Japan warns of Red Army moves
| Tokyo
Japanese police believe that terrorist action by the extremist Japanese Red Army (JRA) during the Summer Olympic Games in Seoul is likely. ``Looking at the evidence,'' an official of the National Police Agency said, ``we are now moving on the premise that the Japanese Red Army may take action.'' Although the official made clear that there is no specific information regarding Red Army plans, he said the NPA believes ``the possibility that the Red Army may act is larger than the possibility they will not.''
The official said the police agency has no information to support recent reports that JRA terrorist teams may already have entered South Korea. He suggested that instead the JRA might attempt to hit an Olympics-related target in another country, including Japan.
The cautious assessment of the Japanese police is based on intelligence about Red Army plans gathered over the past year.

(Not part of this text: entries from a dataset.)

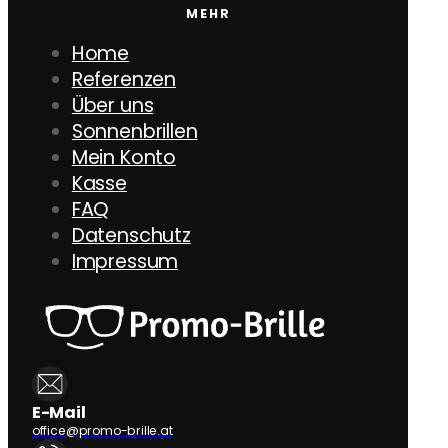
MEHR
Home
Referenzen
Über uns
Sonnenbrillen
Mein Konto
Kasse
FAQ
Datenschutz
Impressum
E-Mail
office@promo-brille.at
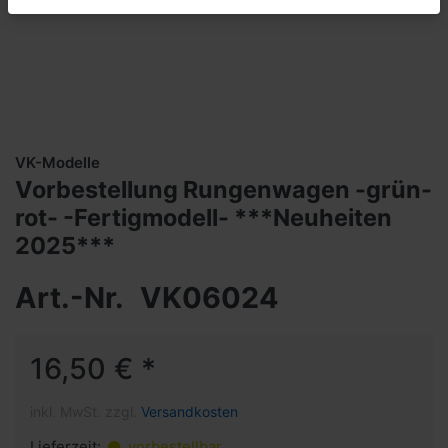
VK-Modelle
Vorbestellung Rungenwagen -grün-
rot- -Fertigmodell- ***Neuheiten
2025***
Art.-Nr.
VK06024
16,50 € *
inkl. MwSt. zzgl.
Versandkosten
Lieferzeit:
vorbestellbar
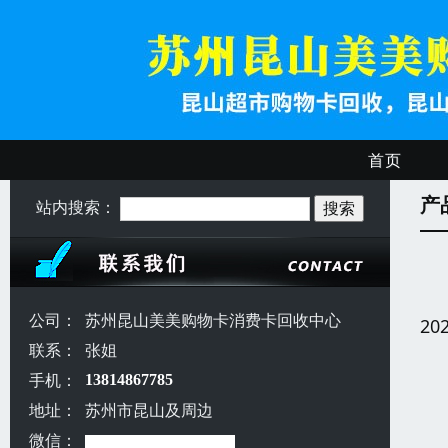
首页
产
站内搜索：
公司：
苏州昆山美美购物卡消费卡回收中心
20
联系：
张姐
手机：
13814867785
地址：
苏州市昆山及周边
微信：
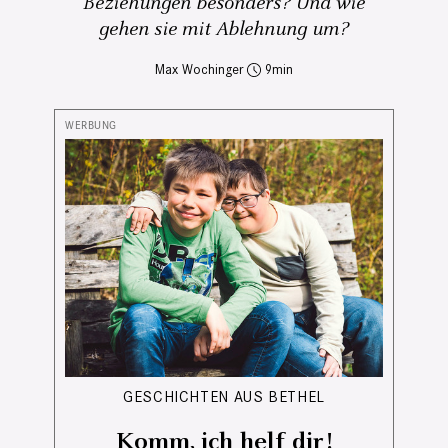
Beziehungen besonders? Und wie
gehen sie mit Ablehnung um?
Max Wochinger
9
GESCHICHTEN AUS BETHEL
Komm, ich helf dir!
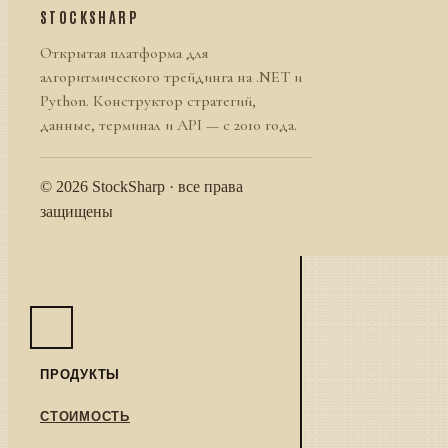
STOCKSHARP
Открытая платформа для
алгоритмического трейдинга на .NET и
Python. Конструктор стратегий,
данные, терминал и API — с 2010 года.
© 2026 StockSharp · все права
защищены
ПРОДУКТЫ
СТОИМОСТЬ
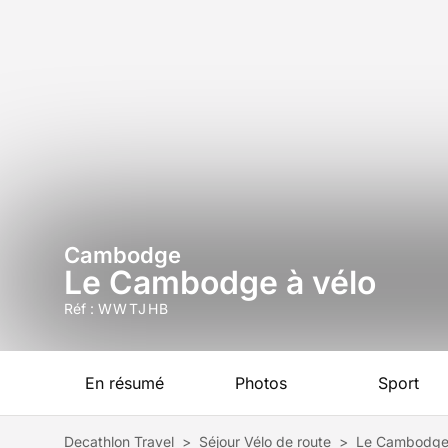
Cambodge
Le Cambodge à vélo
Réf :
WWTJHB
En résumé
Photos
Sport
Decathlon Travel
>
Séjour Vélo de route
>
Le Cambodge 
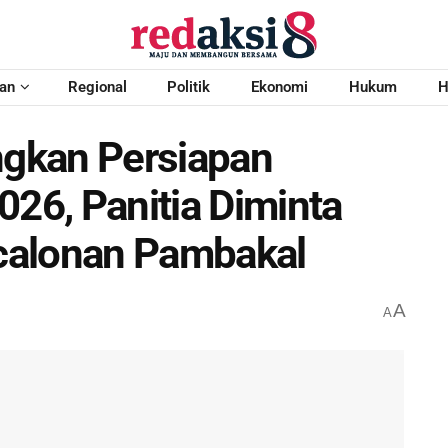
an
Regional
Politik
Ekonomi
Hukum
H
gkan Persiapan
026, Panitia Diminta
calonan Pambakal
A
A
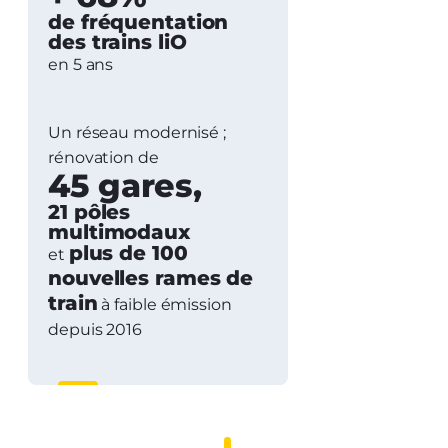
de fréquentation
des trains liO
en 5 ans
Un réseau modernisé ;
rénovation de
45 gares,
21 pôles
multimodaux
plus de 100
et
nouvelles rames de
train
à faible émission
depuis 2016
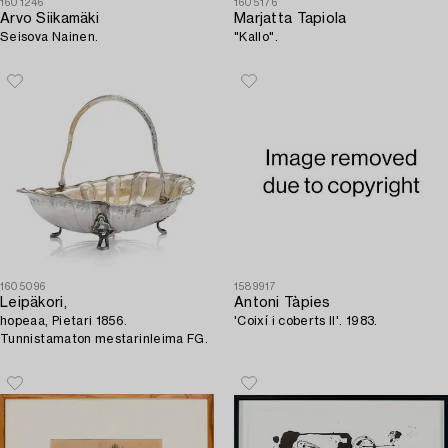
1601246
1605176
Arvo Siikamäki
Marjatta Tapiola
Seisova Nainen.
"Kallo".
1605096
1589917
Leipäkori,
Antoni Tàpies
hopeaa, Pietari 1856.
'Coixí i coberts II'. 1983.
Tunnistamaton mestarinleima FG.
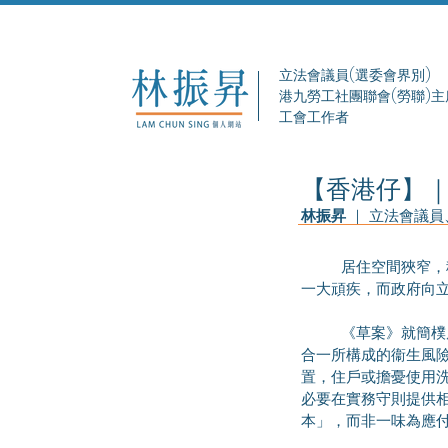
立法會議員(選委會界別)
港九勞工社團聯會(勞聯)主
工會工作者
【香港仔】
林振昇
 ｜ 立法會議
	居住空間狹窄，租金和水電費「海鮮價」，每晚與木蝨、老鼠同眠──劣質劏房問題是長期纏擾香港社會的
一大頑疾，而政府向
	《草案》就簡樸房的最低居住標準列出大原則，例如要求在獨立廁所以外設立供水點和洗滌盆，避免廚廁
合一所構成的衞生風
置，住戶或擔憂使用
必要在實務守則提供
本」，而非一味為應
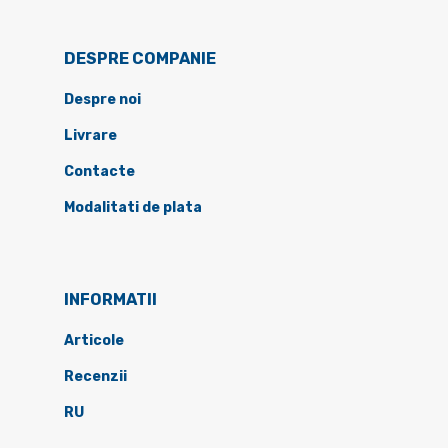
DESPRE COMPANIE
Despre noi
Livrare
Contacte
Modalitati de plata
INFORMATII
Articole
Recenzii
RU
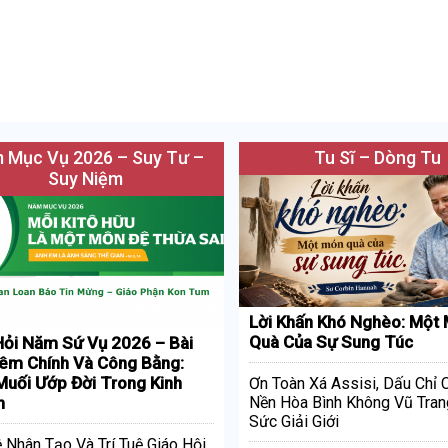
 Mục Vụ 2026 – Suy Tư –
Tu Sĩ – Dòng Tu
Suy Niệm
Lời Khấn Khó Nghèo: Một
Quà Của Sự Sung Túc
ỏi Năm Sứ Vụ 2026 – Bài
iêm Chính Và Công Bằng:
uối Ướp Đời Trong Kinh
Ơn Toàn Xá Assisi, Dấu Chỉ
h
Nền Hòa Bình Không Vũ Tran
Sức Giải Giới
ệ Nhân Tạo Và Trí Tuệ Giáo Hội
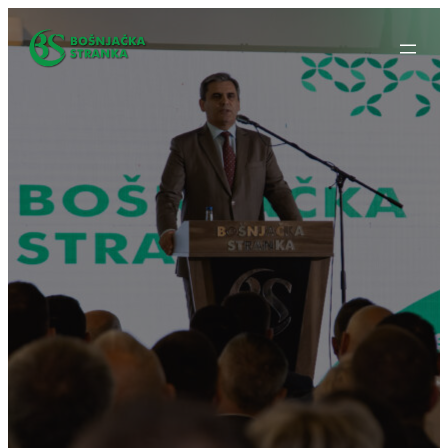
Idi
na
sadržaj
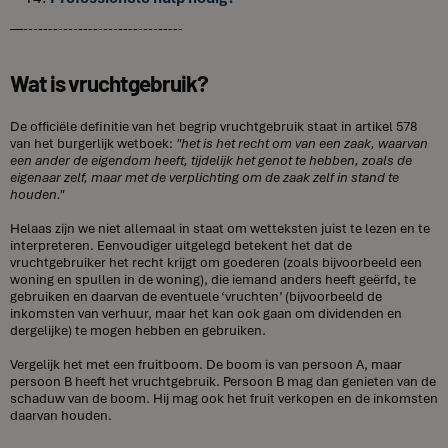
—--------------------------------
Wat is vruchtgebruik?
De officiële definitie van het begrip vruchtgebruik staat in artikel 578
van het burgerlijk wetboek:
"het is het recht om van een zaak, waarvan
een ander de eigendom heeft, tijdelijk het genot te hebben, zoals de
eigenaar zelf, maar met de verplichting om de zaak zelf in stand te
houden."
Helaas zijn we niet allemaal in staat om wetteksten juist te lezen en te
interpreteren. Eenvoudiger uitgelegd betekent het dat de
vruchtgebruiker het recht krijgt om goederen (zoals bijvoorbeeld een
woning en spullen in de woning), die iemand anders heeft geërfd, te
gebruiken en daarvan de eventuele ‘vruchten’ (bijvoorbeeld de
inkomsten van verhuur, maar het kan ook gaan om dividenden en
dergelijke) te mogen hebben en gebruiken.
Vergelijk het met een fruitboom. De boom is van persoon A, maar
persoon B heeft het vruchtgebruik. Persoon B mag dan genieten van de
schaduw van de boom. Hij mag ook het fruit verkopen en de inkomsten
daarvan houden.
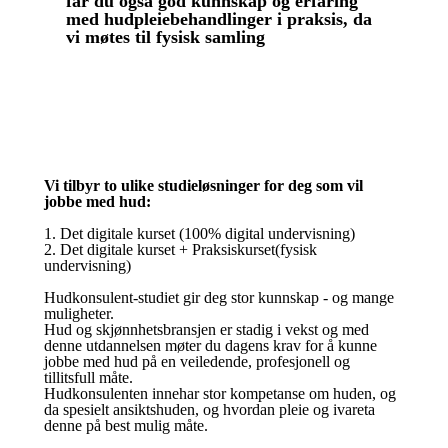
får du også god kunnskap og erfaring
med hudpleiebehandlinger i praksis, da
vi møtes til fysisk samling
Vi tilbyr to ulike studieløsninger for deg som vil
jobbe med hud:
1. Det digitale kurset (100% digital undervisning)
2. Det digitale kurset + Praksiskurset(fysisk
undervisning)
Hudkonsulent-studiet gir deg stor kunnskap - og mange
muligheter.
Hud og skjønnhetsbransjen er stadig i vekst og med
denne utdannelsen møter du dagens krav for å kunne
jobbe med hud på en veiledende, profesjonell og
tillitsfull måte.
Hudkonsulenten innehar stor kompetanse om huden, og
da spesielt ansiktshuden, og hvordan pleie og ivareta
denne på best mulig måte.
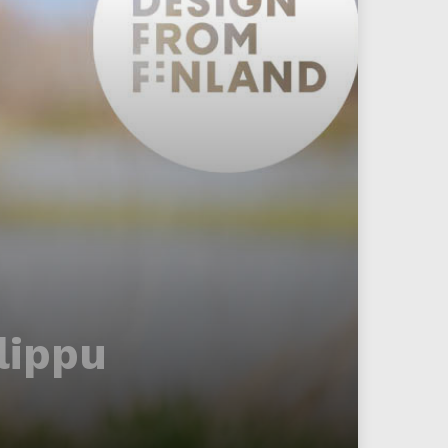
lippu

During that period four members of the international terror group have been arrested - two in Japan, one in the Philippines, and one in the United States. The members came from two different factions of the tiny but active underground group - one based in Lebanon and allied with Palestinian extremist organizations, and another, smaller group, of airline hijackers based in North Korea.
The information shows that the shadowy JRA, after a long period of dormancy, has been operating on a global basis, increasingly focused on East Asia. Japanese police say they have evidence of widespread movement in and out of Japan by JRA members, using doctored passports, and that the Philippines has also been a JRA base in the past several years. Documents in the possession of captured JRA terrorists have pointed to the Seoul Games as a target and JRA public propaganda has echoed North Korea's opposition to the Games. But Japanese police say the stepped-up security in Seoul may cause the group to pick other targets, including attacks on the embassies of South Korea, Japan, or the US in another Asian country. In the 1970s the Red Army resorted to taking hostages, usually Japanese embassy officials, to gain the release of imprisoned comrades. ``But they may not repeat the same actions,'' the police official warned. ``Maybe this time they may kidnap a VIP from a foreign country.''
On Friday, Japanese police authorities revealed evidence that the JRA masterminded the kidnapping of a Japanese businessman in Manila in late 1986, a crime previously believed to be the work of Filipinos. The giant Mitsui trading company reportedly paid a ransom of up to $3 million for the release of their Manila manager.
Beside disrupting the Olympics, Japanese police say, the prime objective of JRA action in coming weeks would be to free captured comrades, particularly Osamu Maruoka, the No. 2 leader of the Lebanon faction arrested in Tokyo last November.